Josh Owens | RNLI Portsmouth Volunteer
What inspired you to join your local RNLI lifeboat crew? Was there a specific incident or moment that made you want to volunteer?
Initially I didn’t actually know that much about the RNLI. I’d heard about them but not really any specifics. I ended up going to an event run by Portsmouth Lifeboat Station and started hearing more about what they’ve done and how they did things and what they gave back to the community In Portsmouth. Upon listening to it I was thinking, “you know what this is absolutely amazing why aren’t I doing something like that?” So, just feeling inspired by what they were saying, that’s what led me to join up.
The RNLI has a long and proud history of saving lives at sea. How much is that heritage taught as part of the culture, and does it inspire you to do what you do?
Yeah, I think it does. The Portsmouth lifeboat has a long history, basically back to the early 1900’s. I mean, it swapped location in between but its very much still with us. We’ve just had a new D-Class on station; it’s named after one the helms who was awarded the bronze gallantry medal, so it’s very much still with us there at the moment.
To many, you’re considered Heroes. There’s even a bit of a superhero comparison with how the pager goes off and you have to run out and get changed into gear in a flash. But how do you personally view the volunteering work you do?
It’s very hard… A lot of people ask, or call you heroes and stuff like that. To me, I don’t personally feel like a hero, but looking around at the crew I do think they’re heroes and I really aspire to be like them and those that came before them.

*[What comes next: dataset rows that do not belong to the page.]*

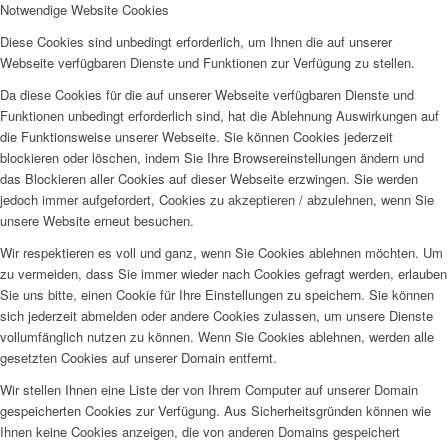
Notwendige Website Cookies
Diese Cookies sind unbedingt erforderlich, um Ihnen die auf unserer
Webseite verfügbaren Dienste und Funktionen zur Verfügung zu stellen.
Da diese Cookies für die auf unserer Webseite verfügbaren Dienste und
Funktionen unbedingt erforderlich sind, hat die Ablehnung Auswirkungen auf
die Funktionsweise unserer Webseite. Sie können Cookies jederzeit
blockieren oder löschen, indem Sie Ihre Browsereinstellungen ändern und
das Blockieren aller Cookies auf dieser Webseite erzwingen. Sie werden
jedoch immer aufgefordert, Cookies zu akzeptieren / abzulehnen, wenn Sie
unsere Website erneut besuchen.
Wir respektieren es voll und ganz, wenn Sie Cookies ablehnen möchten. Um
zu vermeiden, dass Sie immer wieder nach Cookies gefragt werden, erlauben
Sie uns bitte, einen Cookie für Ihre Einstellungen zu speichern. Sie können
sich jederzeit abmelden oder andere Cookies zulassen, um unsere Dienste
vollumfänglich nutzen zu können. Wenn Sie Cookies ablehnen, werden alle
gesetzten Cookies auf unserer Domain entfernt.
Wir stellen Ihnen eine Liste der von Ihrem Computer auf unserer Domain
gespeicherten Cookies zur Verfügung. Aus Sicherheitsgründen können wie
Ihnen keine Cookies anzeigen, die von anderen Domains gespeichert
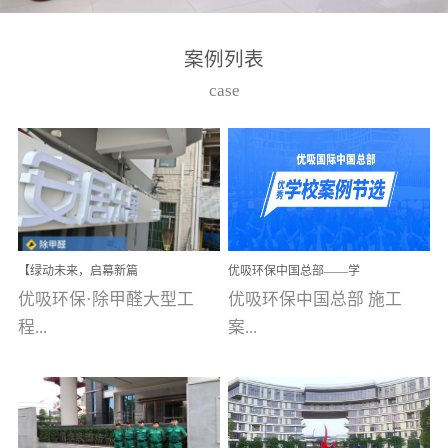
湾仔，有一支拥有高素质
高技能的团队。汇聚了众
案例列表
多的行业专家学者，攻克
case
了众多行业技术难题，并
取得了多项产品技术专利
和多项国家版权局著作
权，获得高新技术企业称
号。生产优势自主生产自
给自足，优吸公司于2015
【绿动未来，启幕新篇
优吸环保中国总部——学
在广州番禺区成功建立产
章】优吸环保中标深圳安
校施工案例(节选)
优吸环保·除甲醛大型工
优吸环保中国总部 施工
品线生产基地，工厂拥有
居乐寓，超大型工装室内
空气治理项目顺利启航，
程...
案...
自动化生产设备和成熟的
匠心筑就健康空间！
生产制作工艺流程。严格
选择源头源材料、严控产
案例【深圳安居乐寓】室
例(学校工装节选)广州南沙
品质量，我们每一批的生
内空气治理项目深圳安居
小学(珠江湾校区)项目地
产产品都经过严格的质检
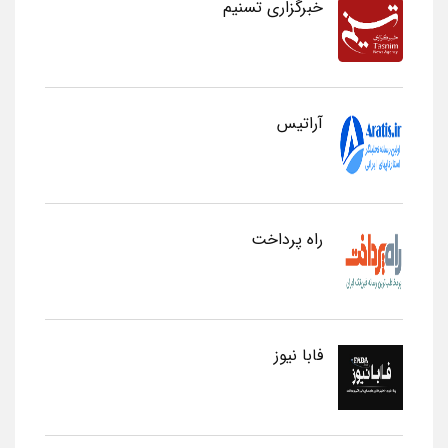
خبرگزاری تسنیم
آراتیس
راه پرداخت
فابا نیوز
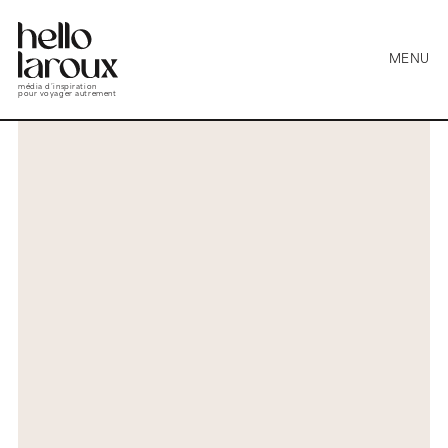
MENU
média d’inspiration
pour voyager autrement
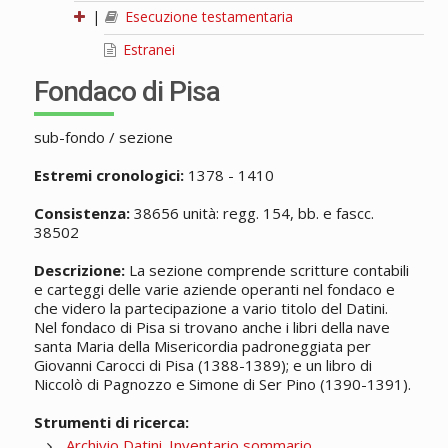
|
Esecuzione testamentaria
Estranei
Fondaco di Pisa
sub-fondo / sezione
Estremi cronologici:
1378 - 1410
Consistenza:
38656 unità: regg. 154, bb. e fascc.
38502
Descrizione:
La sezione comprende scritture contabili
e carteggi delle varie aziende operanti nel fondaco e
che videro la partecipazione a vario titolo del Datini.
Nel fondaco di Pisa si trovano anche i libri della nave
santa Maria della Misericordia padroneggiata per
Giovanni Carocci di Pisa (1388-1389); e un libro di
Niccolò di Pagnozzo e Simone di Ser Pino (1390-1391).
Strumenti di ricerca:
Archivio Datini. Inventario sommario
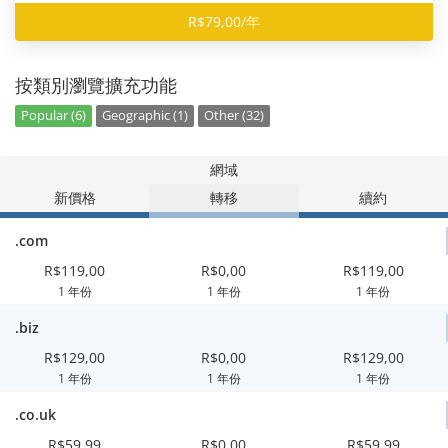
R$79,00/年
按類別瀏覽擴充功能
Popular (6)
Geographic (1)
Other (32)
網域
新價格
轉移
續約
.com
R$119,00
R$0,00
R$119,00
1 年份
1 年份
1 年份
.biz
R$129,00
R$0,00
R$129,00
1 年份
1 年份
1 年份
.co.uk
R$59,99
R$0,00
R$59,99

But personally, I see myself like everyone else that’s willing to do their part to help.
The sea conditions you’re going out in are not for the faint hearted, even with the extensive training and equipment provided. Do you remember a time when you were particularly scared or daunted during a rescue?
It’ll always be your first. So, I remember my first shout was to a capsized Catamaran and the weather was particularly snotty! If you were to see the boat from shore you’d see the boat, then you wouldn’t. Then you’d see it… then you won’t again. So it’s always things like that, because as you go through you get more used to going out and seeing what you see. I mean, every day is different, but you know more what to expect and what’s going to happen at the other end. The first time I was on a shout I went to a sinking sailing yacht and to be up close to see something like that happen, and how quickly it can unfold, it did get me a bit unnerved!

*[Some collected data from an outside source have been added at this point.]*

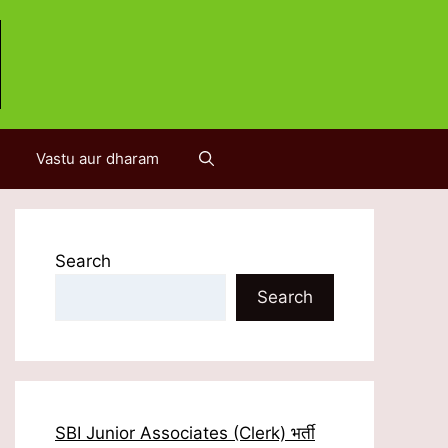
Vastu aur dharam
Search
Search
SBI Junior Associates (Clerk) भर्ती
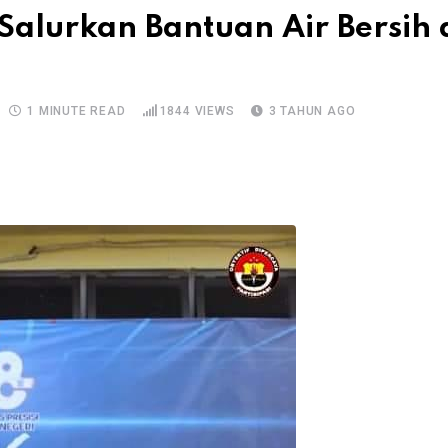
 Salurkan Bantuan Air Bersih
1 MINUTE READ
1844
VIEWS
3 TAHUN AGO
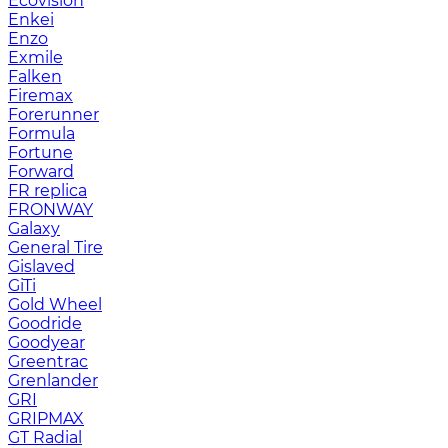
Ecovision
Enkei
Enzo
Exmile
Falken
Firemax
Forerunner
Formula
Fortune
Forward
FR replica
FRONWAY
Galaxy
General Tire
Gislaved
GiTi
Gold Wheel
Goodride
Goodyear
Greentrac
Grenlander
GRI
GRIPMAX
GT Radial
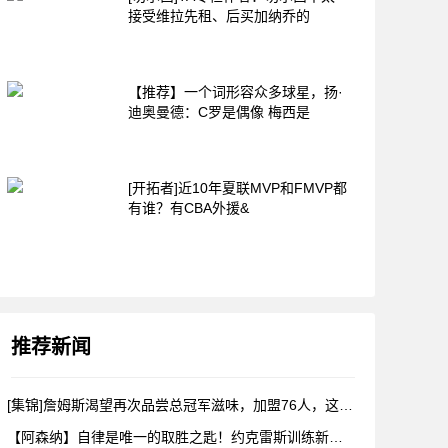
接受维拉先租、后买加纳乔的
【推荐】一个词形容众多球星，扬·
迪奥曼德：C罗是偶像 梅西是
[开拓者]近10年夏联MVP和FMVP都
有谁？有CBA外援&
推荐新闻
[集锦]詹姆斯渴望再次品尝总冠军滋味，加盟76人，这是很勒布
【阿森纳】自律是唯一的取胜之匙！约克雷斯训练新视角！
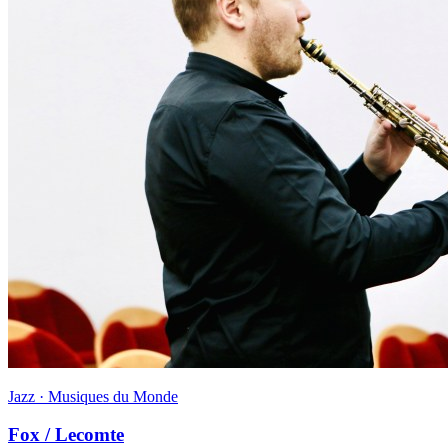
Jazz · Musiques du Monde
Fox / Lecomte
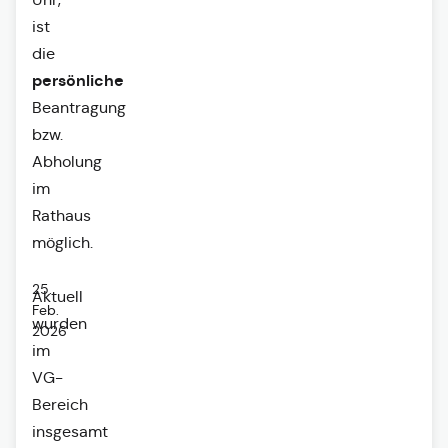
ist
die
persönliche
Beantragung
bzw.
Abholung
im
Rathaus
möglich.
25.
Aktuell
Feb.
wurden
2026
im
VG-
Bereich
insgesamt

When we’re getting kitted up, we normally get briefed by the helms about what the shout is. You could have two tow jobs, and it would never be the same, but at least you know what you’re going into. But when its your first one, you’ve got no idea have you? You can only go off what you’ve trained for.

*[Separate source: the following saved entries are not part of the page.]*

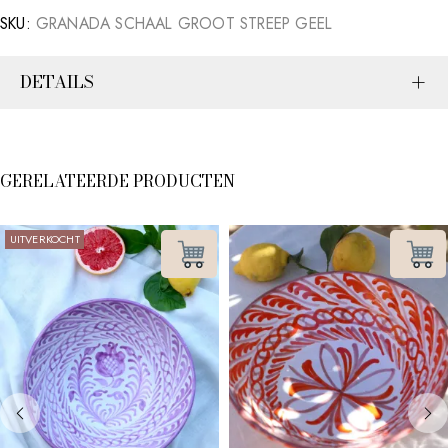
SKU:
GRANADA SCHAAL GROOT STREEP GEEL
DETAILS
GERELATEERDE PRODUCTEN
UITVERKOCHT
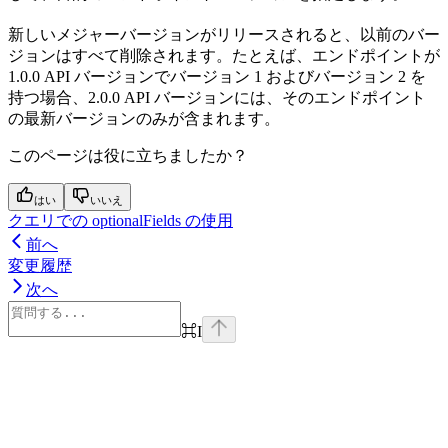
新しいメジャーバージョンがリリースされると、以前のバー
ジョンはすべて削除されます。たとえば、エンドポイントが
1.0.0 API バージョンでバージョン 1 およびバージョン 2 を
持つ場合、2.0.0 API バージョンには、そのエンドポイント
の最新バージョンのみが含まれます。
このページは役に立ちましたか？
はい
いいえ
クエリでの optionalFields の使用
前へ
変更履歴
次へ
⌘
I
Assistant
Responses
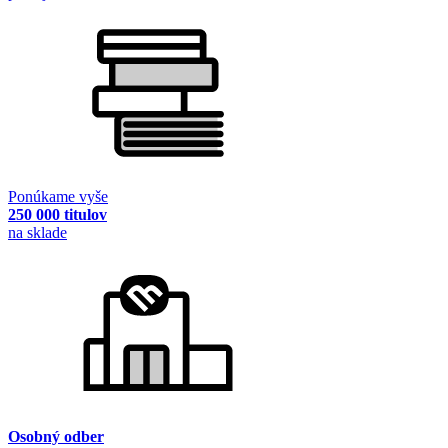
Ponúkame vyše
250 000 titulov
na sklade
Osobný odber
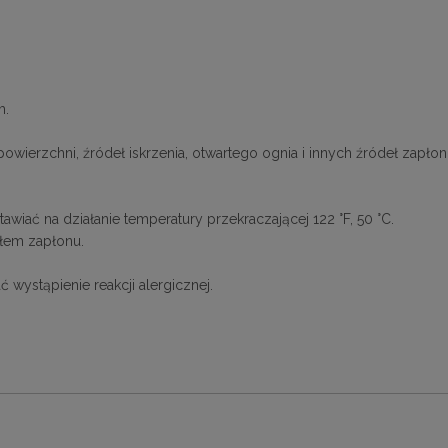
m.
ierzchni, źródeł iskrzenia, otwartego ognia i innych źródeł zapłonu
wiać na działanie temperatury przekraczającej 122 °F, 50 °C.
dłem zapłonu.
wystąpienie reakcji alergicznej.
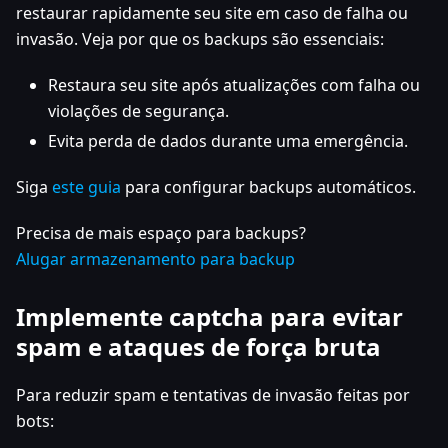
restaurar rapidamente seu site em caso de falha ou
invasão. Veja por que os backups são essenciais:
Restaura seu site após atualizações com falha ou
violações de segurança.
Evita perda de dados durante uma emergência.
Siga
este guia
para configurar backups automáticos.
Precisa de mais espaço para backups?
Alugar armazenamento para backup
Implemente captcha para evitar
spam e ataques de força bruta
Para reduzir spam e tentativas de invasão feitas por
bots:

Through your TikTok following you reach thousands of people. Do you feel a responsibility to share water safety information with that, or is it more about the kit and technical side of things?
Oh, absolutely! At first it started off with just showing people what we do, what we’re about. I was showing the training side and stuff, and more and more people were engaging back. So I thought, well actually, there’s a greater message that the RNLI wants to put out, and if I’m getting all this attention, it ultimately helps us out. Because, at the end of the day, the less shouts the better! So if we can go out and use it to educate the public, that’s fantastic.
I was working down at Victorious over the weekend on a fundraising stall and I actually met a couple of fans who love the TikTok page. And I asked each one, did you learn anything off the page? And they knew all the safety information which was just brilliant.
Can you sum up your work with the RNLI in one word?
In one word!? I’d say commitment.
I use that very loosely, you know; committing to the crew, committing to the job, committing to put down whatever you’re doing to answer the pager. And, at the end of the day, and most importantly I suppose, committing to that person that you’re going out to help.